Your task: In the copy, include no pictures. Reproduce the rest of the entries exactly.

Materials provided:
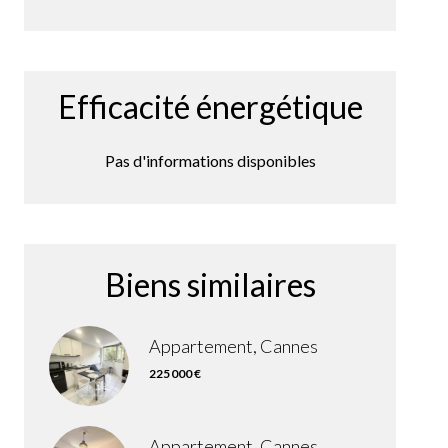
Efficacité énergétique
Pas d'informations disponibles
Biens similaires
Appartement, Cannes
225 000 €
Appartement, Cannes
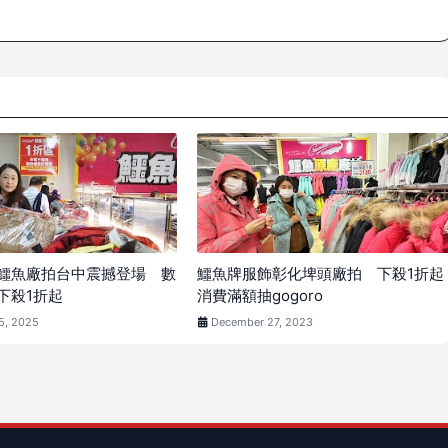
鱷魚廠拍台中震撼登場 數
鱷魚牌服飾彰化埤頭廠拍 下殺1折起
下殺1折起
消費滿額抽gogoro
5, 2025
December 27, 2023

Solution to this task:
Efficacité énergétique
Pas d'informations disponibles
Biens similaires
Appartement, Cannes
225 000 €
Appartement, Cannes
鱷魚廠拍台中震撼登場 數
鱷魚牌服飾彰化埤頭廠拍 下殺1折起
下殺1折起
消費滿額抽gogoro
5, 2025
December 27, 2023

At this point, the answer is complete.